Stored items:
◆ ◆ ◆

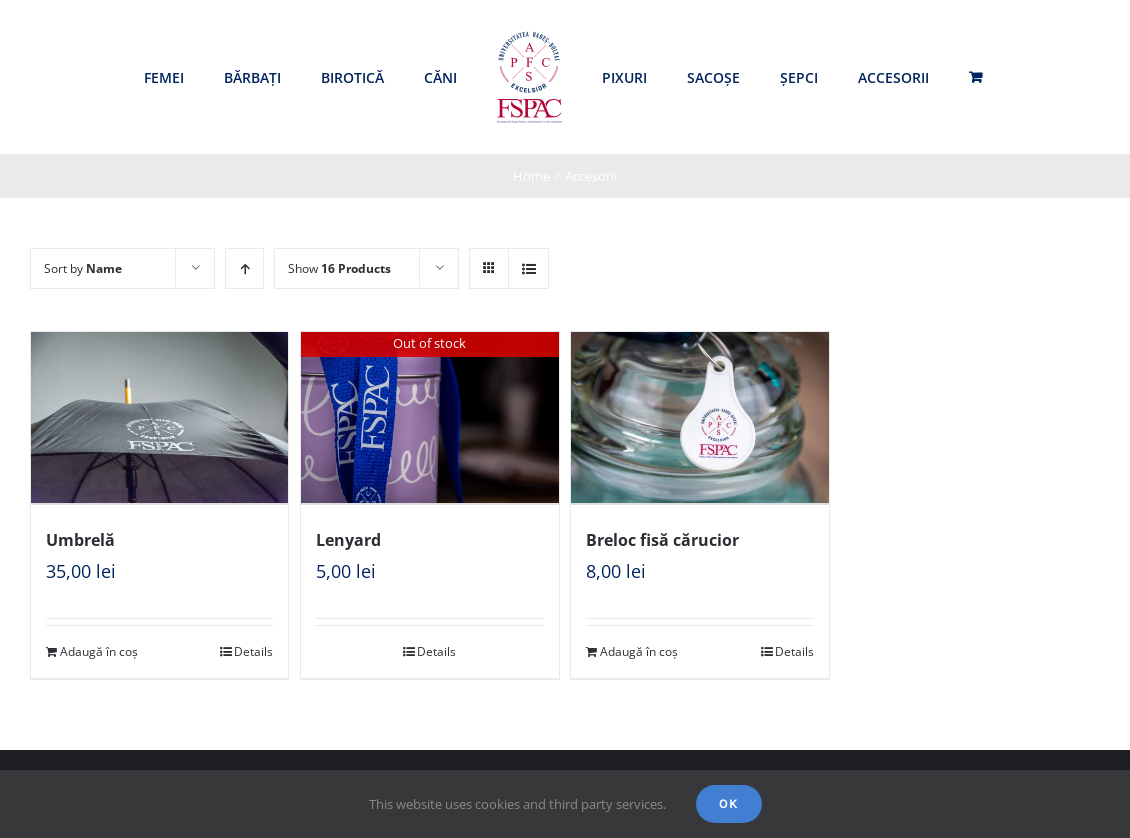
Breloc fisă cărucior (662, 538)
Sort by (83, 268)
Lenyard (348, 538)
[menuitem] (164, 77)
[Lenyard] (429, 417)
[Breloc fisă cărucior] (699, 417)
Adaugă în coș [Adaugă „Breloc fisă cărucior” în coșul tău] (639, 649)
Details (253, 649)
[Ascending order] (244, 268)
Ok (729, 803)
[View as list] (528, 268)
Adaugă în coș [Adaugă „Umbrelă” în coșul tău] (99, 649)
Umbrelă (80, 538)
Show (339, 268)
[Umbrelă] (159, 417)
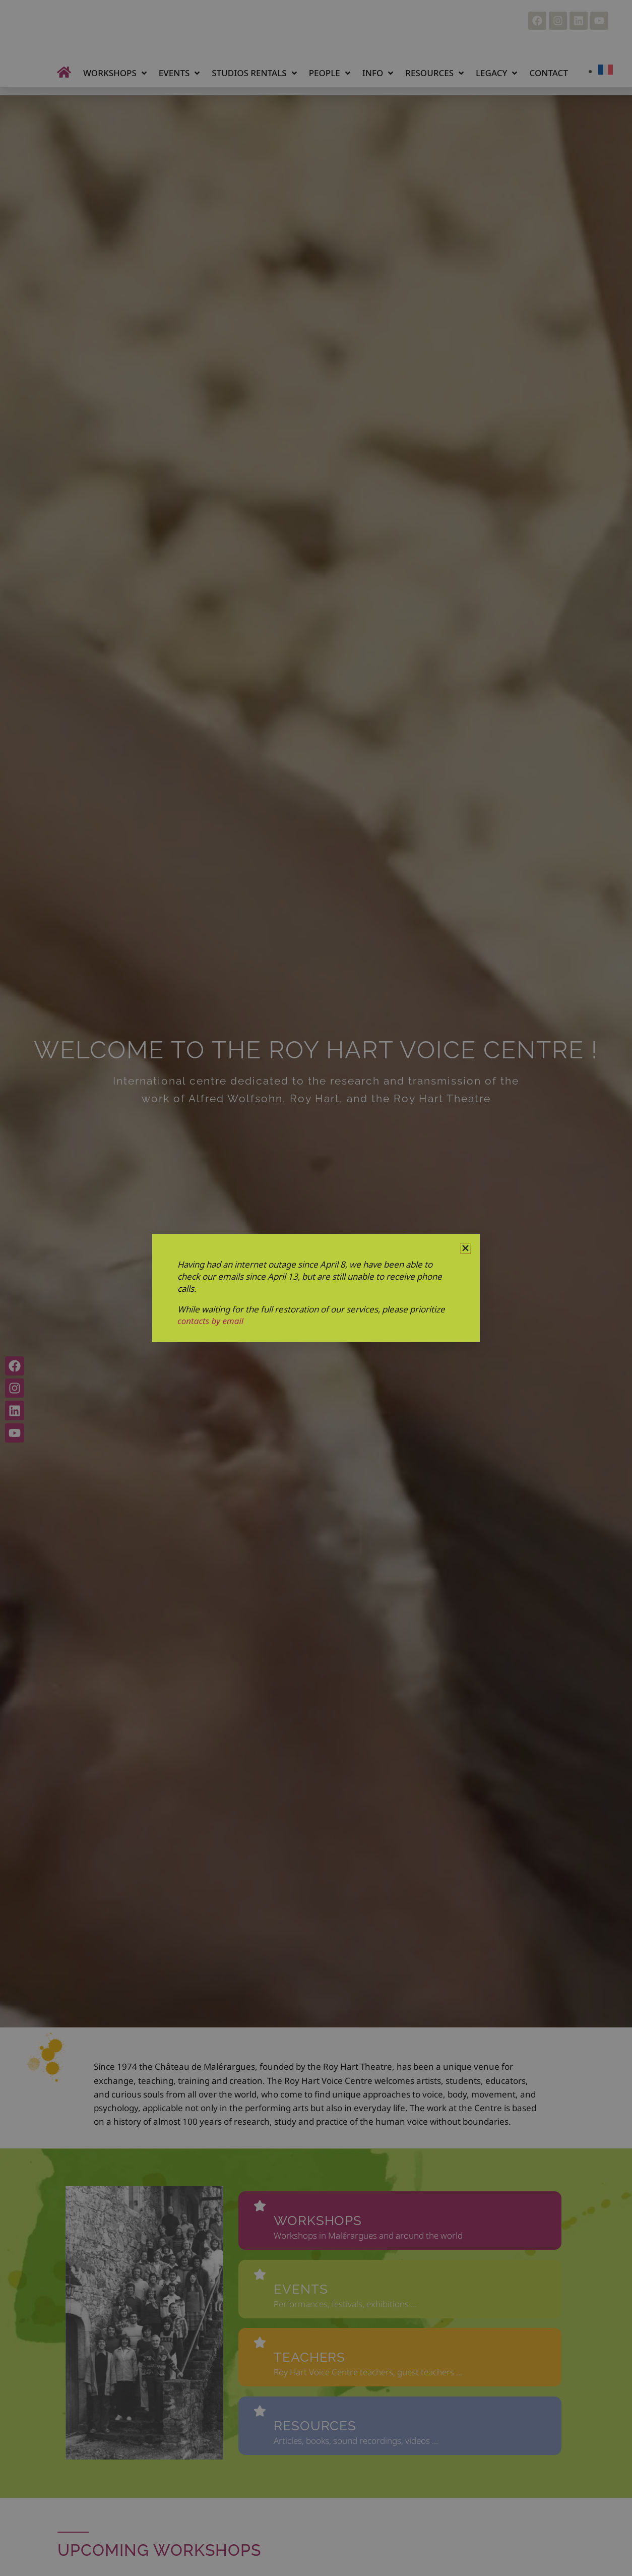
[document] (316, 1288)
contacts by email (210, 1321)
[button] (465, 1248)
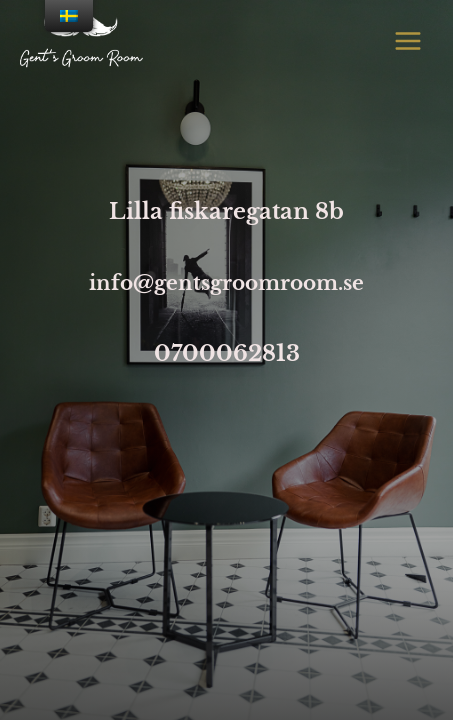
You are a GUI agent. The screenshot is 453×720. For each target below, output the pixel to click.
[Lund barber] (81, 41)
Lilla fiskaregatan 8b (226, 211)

◆ ◆ ◆

→ Task details: Copy exactly the lines from the one containing "[button] (465, 1248)" to the end of the records, both included, and leave the pictures out.

→ Result for this task:
[button] (465, 1248)
You are a GUI agent. The screenshot is 453×720. For each target below, output the pixel to click.
[Lund barber] (81, 41)
Lilla fiskaregatan 8b (226, 211)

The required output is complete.